Your task. In the records below, find the lines that include "Hutter" and copy each.
───── Records shown
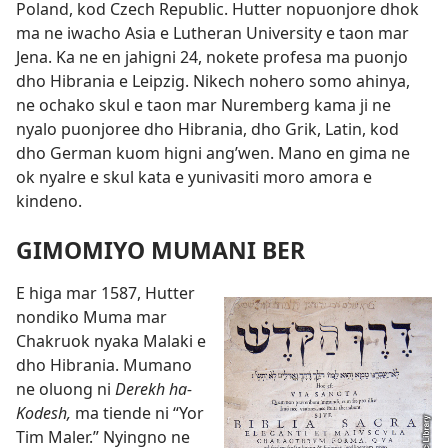
Poland, kod Czech Republic. Hutter nopuonjore dhok
ma ne iwacho Asia e Lutheran University e taon mar
Jena. Ka ne en jahigni 24, nokete profesa ma puonjo
dho Hibrania e Leipzig. Nikech nohero somo ahinya,
ne ochako skul e taon mar Nuremberg kama ji ne
nyalo puonjoree dho Hibrania, dho Grik, Latin, kod
dho German kuom higni ang’wen. Mano en gima ne
ok nyalre e skul kata e yunivasiti moro amora e
kindeno.
GIMOMIYO MUMANI BER
E higa mar 1587, Hutter
nondiko Muma mar
Chakruok nyaka Malaki e
dho Hibrania. Mumano
ne oluong ni
Derekh ha-
Kodesh,
ma tiende ni “Yor
Tim Maler.” Nyingno ne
──────────
Expected answer.
Poland, kod Czech Republic. Hutter nopuonjore dhok
E higa mar 1587, Hutter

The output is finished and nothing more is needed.